It is assumed that the helper model already uses the target tokenizer.
The original approach assumes that the input and output embeddings are tied. In order to support more recent models with separate input and output embeddings, we simply repeat the transfer process for the output embeddings.

FOCUS (Dobler & de Melo, 2023)

lm_transfer/embedding_initialization/focus_transfer.py

This method transfers word embeddings from a source model to the target language by using the FOCUS method. It also leverages overlapping words between the source and target language to initialize the target language word embeddings. For overlapping words the source embeddings are used directly, for non-overlapping words the embeddings are also initialized based on the weighted average of the embeddings of the overlapping tokens.
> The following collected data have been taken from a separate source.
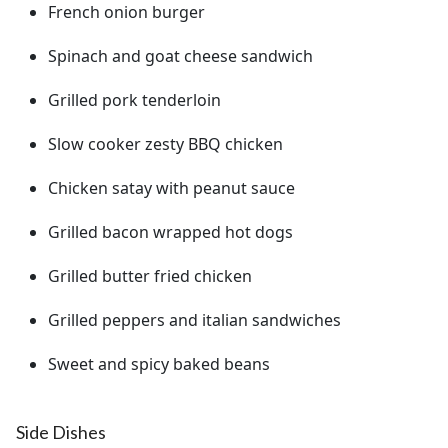
French onion burger
Spinach and goat cheese sandwich
Grilled pork tenderloin
Slow cooker zesty BBQ chicken
Chicken satay with peanut sauce
Grilled bacon wrapped hot dogs
Grilled butter fried chicken
Grilled peppers and italian sandwiches
Sweet and spicy baked beans
Side Dishes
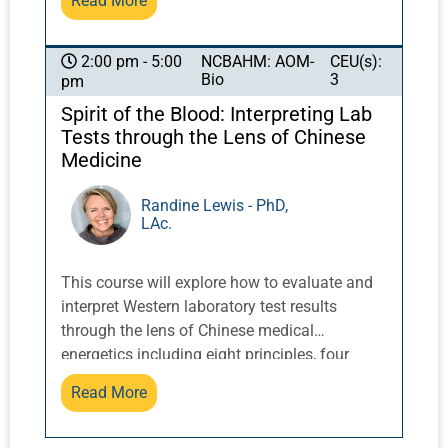
Read More
emotional imbalances. In this dynamic,
practical course, students discover and
experience the magic of the spirit animals
NCBAHM: AOM-
CEU(s):
2:00 pm - 5:00
Bio
3
pm
associated with the five directions and how
they can be used in drumming, diagnosis, and
Spirit of the Blood: Interpreting Lab
treatment. CT Holman will explain how to
Tests through the Lens of Chinese
incorporate Chinese shamanic-based
Medicine
symbolism into classical and traditional
Chinese medicine treatment, sharing
Randine Lewis - PhD,
LAc.
diagnostic and treatment techniques from his
decade-long training with Chinese teacher
Master Zhongxian Wu.
This course will explore how to evaluate and
interpret Western laboratory test results
through the lens of Chinese medical
energetics including eight principles, four
substances, and so on. Energetics of common
Read More
laboratory analysis patterns in hematology,
metabolics, electrolyte and function tests, and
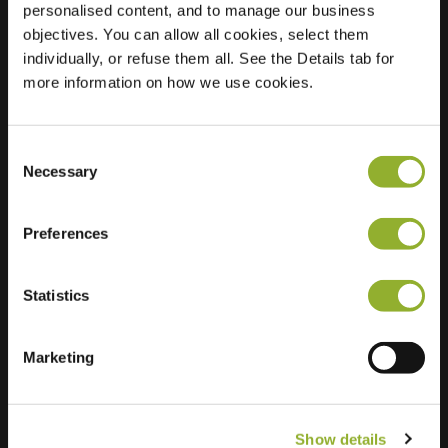
personalised content, and to manage our business
objectives. You can allow all cookies, select them
Location
Demmerskamp 8
individually, or refuse them all. See the Details tab for
7524 CN Enschede
more information on how we use cookies.
Netherlands
Regular Charging
2 of 2 available
Consent
Necessary
Selection
Preferences
Statistics
Extra information
We accept: American Express,
Marketing
Mastercard, VISA, Chargecard,
Show details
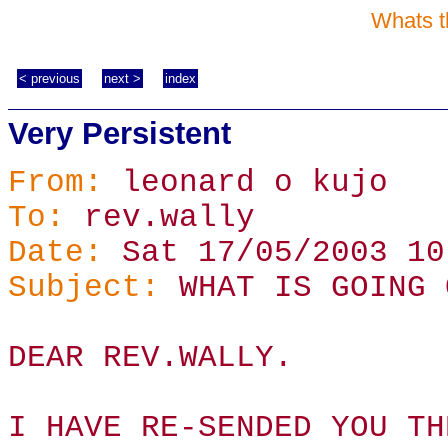
Whats t
< previous
next >
index
Very Persistent
From:
leonard o kujo
To:
rev.wally
Date:
Sat 17/05/2003 10
Subject:
WHAT IS GOING 
DEAR REV.WALLY.
I HAVE RE-SENDED YOU TH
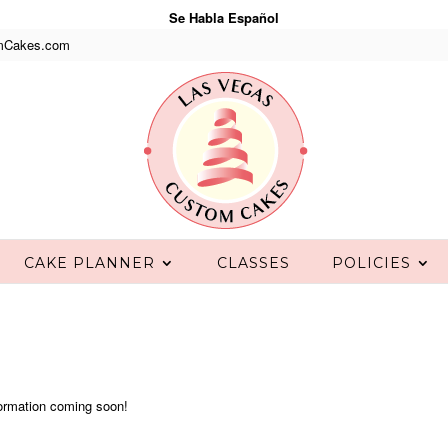
Se Habla Español
mCakes.com
CAKE PLANNER
CLASSES
POLICIES
ormation coming soon!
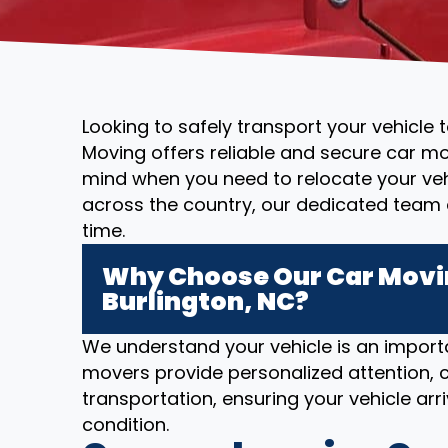
Looking to safely transport your vehicle 
Moving offers reliable and secure car mo
mind when you need to relocate your vehi
across the country, our dedicated team 
time.
Why Choose Our Car Movin
Burlington, NC?
We understand your vehicle is an importa
movers provide personalized attention, c
transportation, ensuring your vehicle arriv
condition.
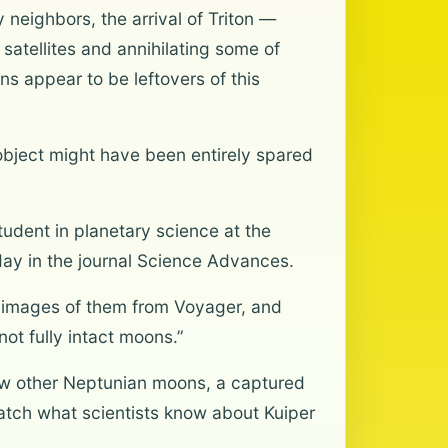
 neighbors, the arrival of Triton —
atellites and annihilating some of
s appear to be leftovers of this
bject might have been entirely spared
student in planetary science at the
day in the journal Science Advances.
e images of them from Voyager, and
not fully intact moons.”
ew other Neptunian moons, a captured
atch what scientists know about Kuiper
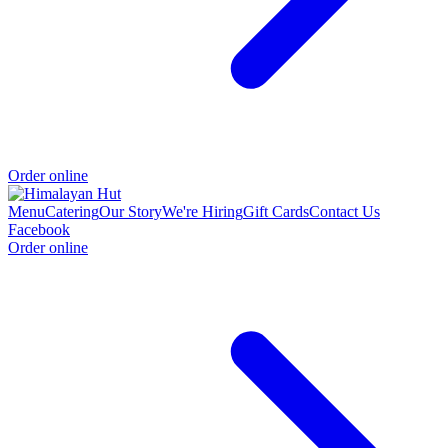
Order online
Menu
Catering
Our Story
We're Hiring
Gift Cards
Contact Us
Facebook
Order online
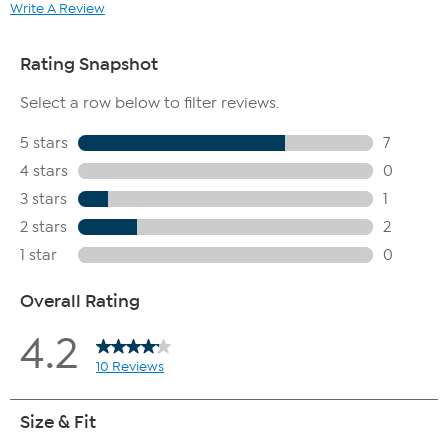
Write A Review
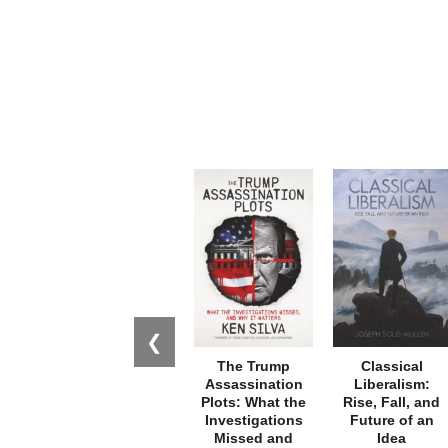
❮
The Trump
Classical
Assassination
Liberalism:
Plots: What the
Rise, Fall, and
Investigations
Future of an
Missed and
Idea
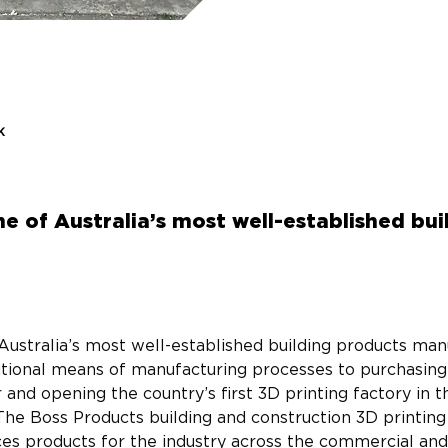
k
e of Australia’s most well-established bu
Australia’s most well-established building products manu
ditional means of manufacturing processes to purchasin
and opening the country’s first 3D printing factory in t
The Boss Products building and construction 3D printing 
s products for the industry across the commercial and 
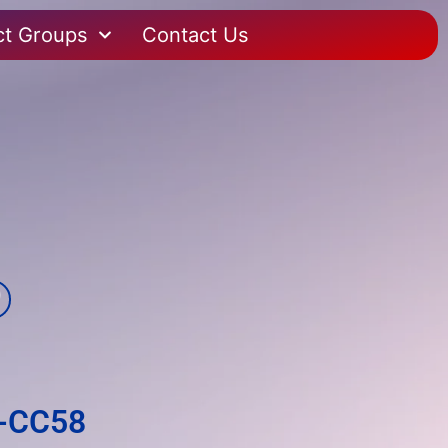
ct Groups
Contact Us
0-CC58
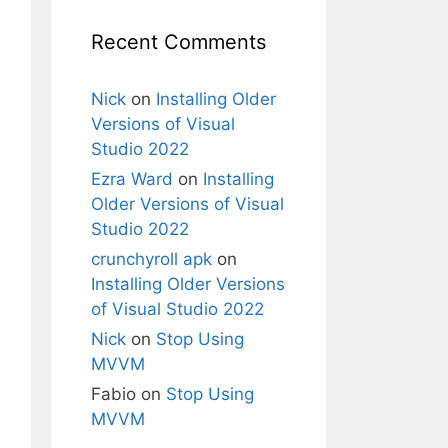
Recent Comments
Nick
on
Installing Older
Versions of Visual
Studio 2022
Ezra Ward
on
Installing
Older Versions of Visual
Studio 2022
crunchyroll apk
on
Installing Older Versions
of Visual Studio 2022
Nick
on
Stop Using
MVVM
Fabio
on
Stop Using
MVVM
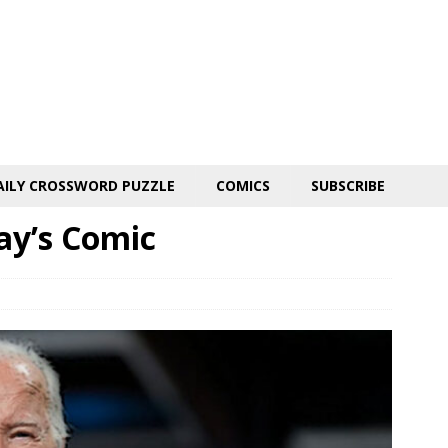
AILY CROSSWORD PUZZLE
COMICS
SUBSCRIBE
day’s Comic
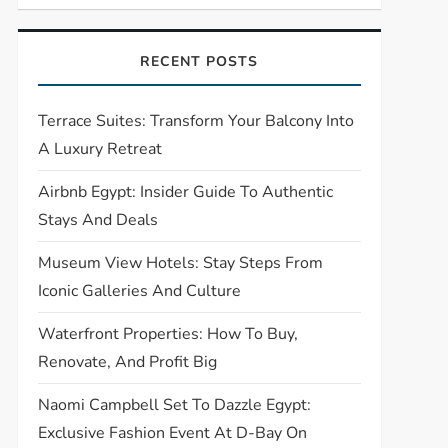
RECENT POSTS
Terrace Suites: Transform Your Balcony Into
A Luxury Retreat
Airbnb Egypt: Insider Guide To Authentic
Stays And Deals
Museum View Hotels: Stay Steps From
Iconic Galleries And Culture
Waterfront Properties: How To Buy,
Renovate, And Profit Big
Naomi Campbell Set To Dazzle Egypt:
Exclusive Fashion Event At D-Bay On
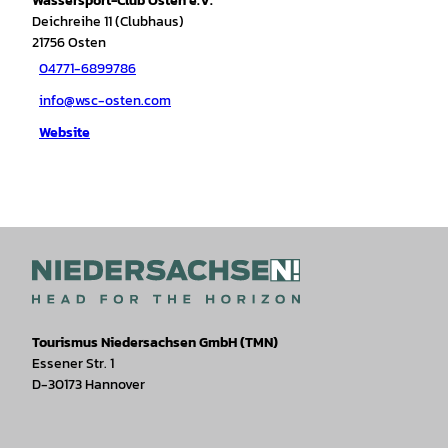
Wassersport-Club Osten e.V.
Deichreihe 11 (Clubhaus)
21756
Osten
04771-6899786
info@wsc-osten.com
Website
Tourismus Niedersachsen GmbH (TMN)
Essener Str. 1
D-30173 Hannover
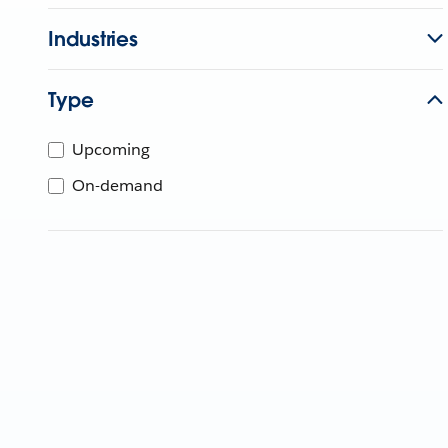
Industries
Type
Upcoming
On-demand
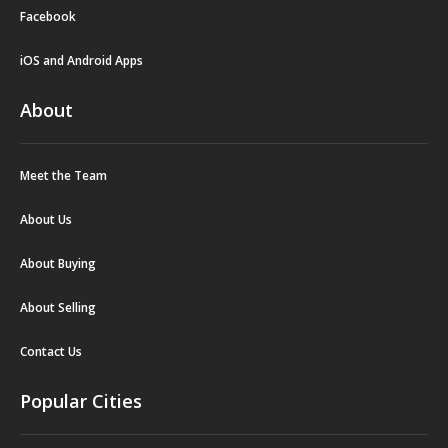
Facebook
iOS and Android Apps
About
Meet the Team
About Us
About Buying
About Selling
Contact Us
Popular Cities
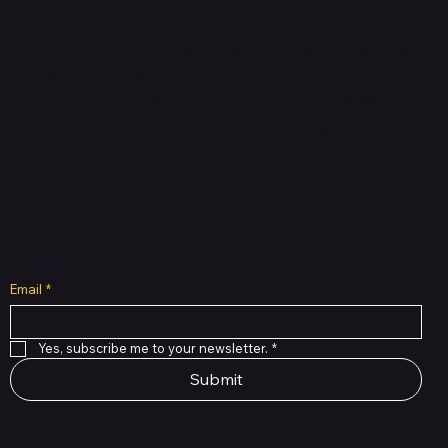
Shop verified products from authentic brands. Our e-
mall cuts across multiple categories and
brands. Hubbmall is a proud member of PMTL
focused
on
delivering comprehensive technology and
commerce solutions.
Subscribe to Our Newsletter
Email
*
Yes, subscribe me to your newsletter.
*
Submit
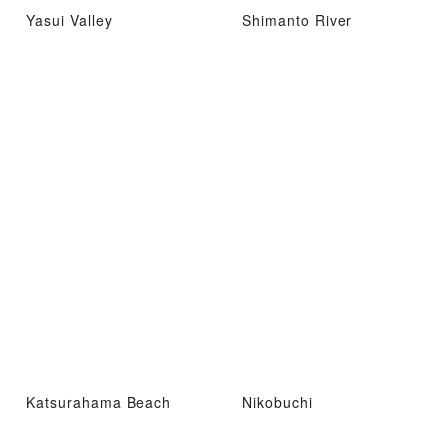
Yasui Valley
Shimanto River
Katsurahama Beach
Nikobuchi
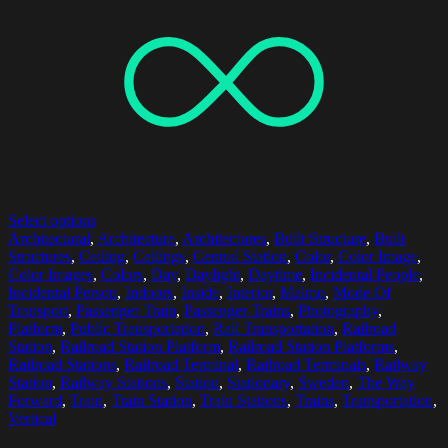
Select options
Architectural
,
Architecture
,
Architectures
,
Built Structure
,
Built
Structures
,
Ceiling
,
Ceilings
,
Central Station
,
Color
,
Color Image
,
Color Images
,
Colors
,
Day
,
Daylight
,
Daytime
,
Incidental People
,
Incidental Person
,
Indoors
,
Inside
,
Interior
,
Malmo
,
Mode Of
Transport
,
Passenger Train
,
Passenger Trains
,
Photography
,
Platform
,
Public Transportation
,
Rail Transportation
,
Railroad
Station
,
Railroad Station Platform
,
Railroad Station Platforms
,
Railroad Stations
,
Railroad Terminal
,
Railroad Terminals
,
Railway
Station
,
Railway Stations
,
Station
,
Stationary
,
Sweden
,
The Way
Forward
,
Train
,
Train Station
,
Train Stations
,
Trains
,
Transportation
,
Vertical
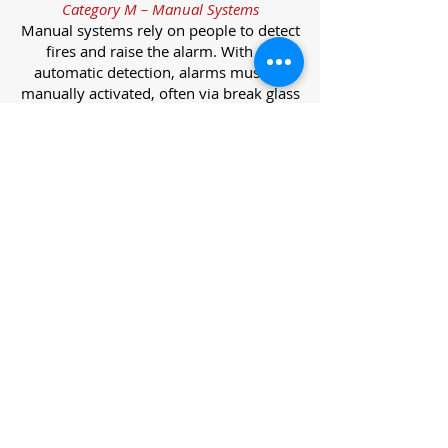
Category M – Manual Systems
Manual systems rely on people to detect
fires and raise the alarm. With no
automatic detection, alarms must be
manually activated, often via break glass
call points.
Category L – Life Protection Automatic
Systems
L-category systems are designed to
protect lives through automatic
detection. They come in five
subcategories, each offering varying
levels of protection and coverage.
Category L1 – Maximum Life Protection
Installed throughout all areas, L1
systems offer the highest level of
coverage. Detectors and manual points
link to a central alarm, offering early
warnings for prompt evacuation. Ideal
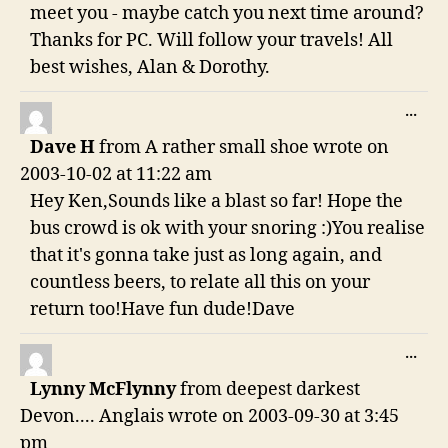
meet you - maybe catch you next time around?
Thanks for PC. Will follow your travels! All
best wishes, Alan & Dorothy.
TO
...
THI
Dave H
from
A rather small shoe
wrote on
ME
2003-10-02
at
11:22 am
Hey Ken,Sounds like a blast so far! Hope the
bus crowd is ok with your snoring :)You realise
that it's gonna take just as long again, and
countless beers, to relate all this on your
return too!Have fun dude!Dave
TO
...
THI
Lynny McFlynny
from
deepest darkest
ME
Devon.... Anglais
wrote on
2003-09-30
at
3:45
pm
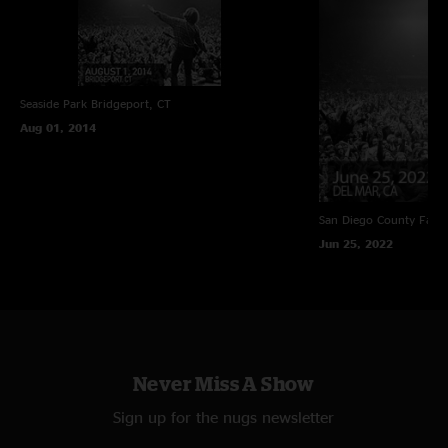
Seaside Park
Bridgeport, CT
Aug 01, 2014
San Diego County Fair
Jun 25, 2022
Never Miss A Show
Sign up for the nugs newsletter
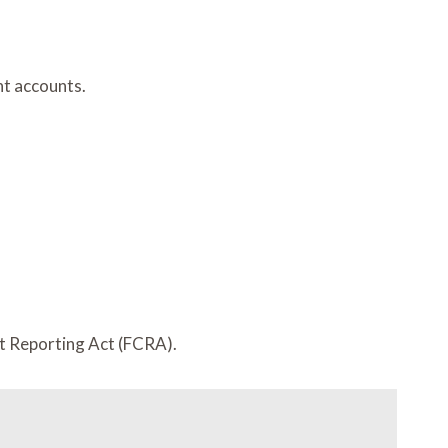
nt accounts.
it Reporting Act (FCRA).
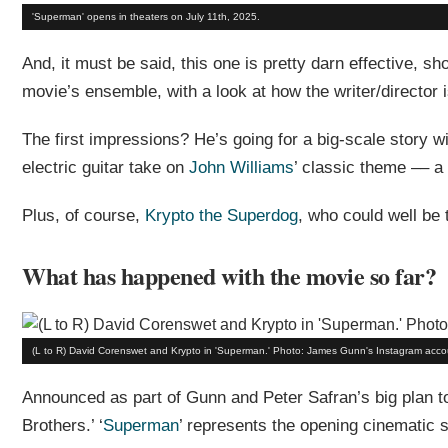
'Superman' opens in theaters on July 11th, 2025.
And, it must be said, this one is pretty darn effective, 
movie’s ensemble, with a look at how the writer/director is 
The first impressions? He’s going for a big-scale story 
electric guitar take on
John Williams
’ classic theme –– a 
Plus, of course,
Krypto the Superdog
, who could well be 
What has happened with the movie so far?
(L to R) David Corenswet and Krypto in 'Superman.' Photo: James Gunn's Instagram acco
Announced as part of Gunn and Peter Safran’s big plan t
Brothers.’ ‘
Superman
’ represents the opening cinematic s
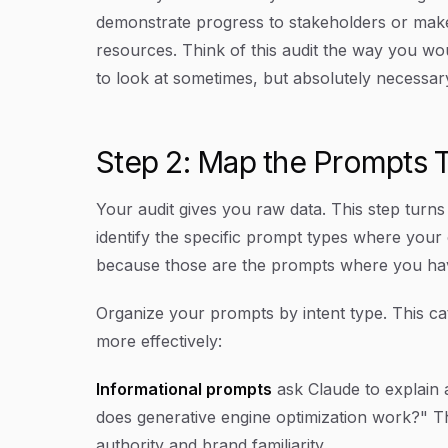
demonstrate progress to stakeholders or make
resources. Think of this audit the way you wo
to look at sometimes, but absolutely necessar
Step 2: Map the Prompts T
Your audit gives you raw data. This step turns th
identify the specific prompt types where your
because those are the prompts where you have
Organize your prompts by intent type. This cat
more effectively:
Informational prompts
ask Claude to explain a
does generative engine optimization work?" T
authority and brand familiarity.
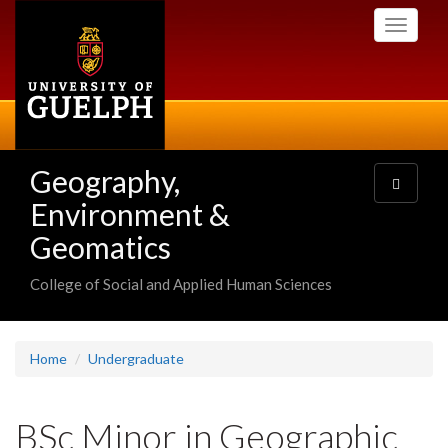
Skip
Toggle
to
navigati
main
content
Geography,
Toggle
navigatio
Environment &
Geomatics
College of Social and Applied Human Sciences
Home
Undergraduate
BSc Minor in Geographic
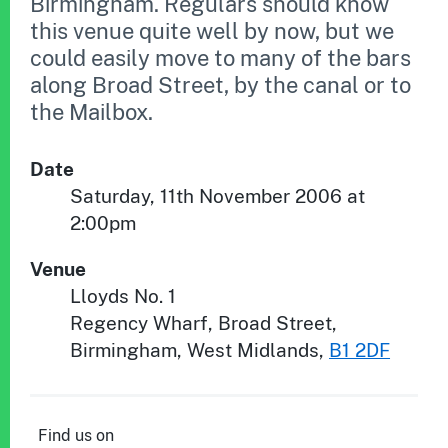
Birmingham. Regulars should know
this venue quite well by now, but we
could easily move to many of the bars
along Broad Street, by the canal or to
the Mailbox.
Date
Saturday, 11th November 2006 at
2:00pm
Venue
Lloyds No. 1
Regency Wharf, Broad Street
,
Birmingham
,
West Midlands
,
B1 2DF
Find us on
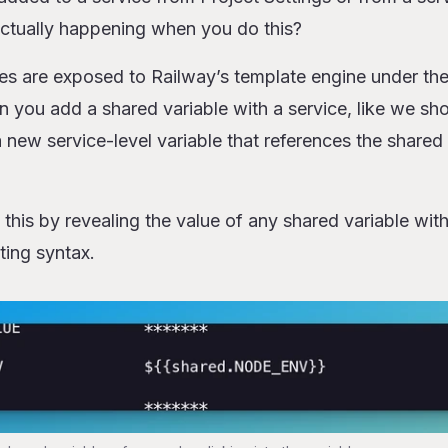
actually happening when you do this?
les are exposed to Railway’s template engine under th
you add a shared variable with a service, like we s
 new service-level variable that references the shared v
his by revealing the value of any shared variable with
ting syntax.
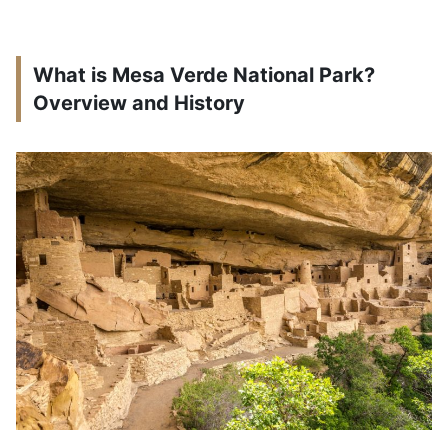
What is Mesa Verde National Park?
Overview and History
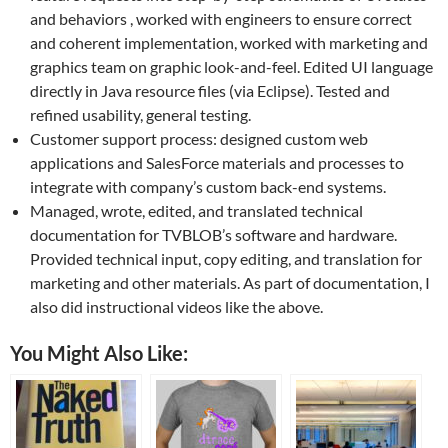
and behaviors , worked with engineers to ensure correct
and coherent implementation, worked with marketing and
graphics team on graphic look-and-feel. Edited UI language
directly in Java resource files (via Eclipse). Tested and
refined usability, general testing.
Customer support process: designed custom web
applications and SalesForce materials and processes to
integrate with company’s custom back-end systems.
Managed, wrote, edited, and translated technical
documentation for TVBLOB’s software and hardware.
Provided technical input, copy editing, and translation for
marketing and other materials. As part of documentation, I
also did instructional videos like the above.
You Might Also Like:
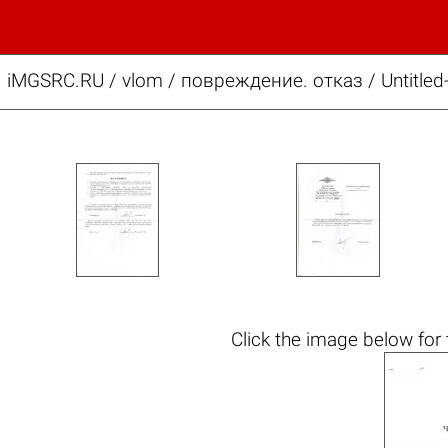
iMGSRC.RU
/
vlom
/
повреждение. отказ / Untitled-
Click the
image below
for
Instead of an existing helper model, they train FastText embeddings on the target language where they pre-tokenize the text using the target tokenizer and use these embeddings as the auxiliary embedding space to determine the weights for the weighted average.

Notes:

In order to find overlapping tokens this approach performs a canonicalization step in order to match the tokens between the source and target language even for different tokenization techniques. This is sets this approach apart from the other approaches that directly compare the source and target vocabularies. It also has an option for fuzzy matching.
While not mentioned in the paper, we strongly recommend training the auxiliary FastText model on the same data that the target tokenizer was trained on to minimize the amount of randomly initialized embeddings.
The original approach assumes that the input and output embeddings are tied. We had modify the code in order to support more recent models with separate input and output embeddings.

ZeTT (Minixhofer et al., 2024)

For this approach you need to clone the original repository and run the transfer script. (Integrating the approach into this repository would be too complicated.)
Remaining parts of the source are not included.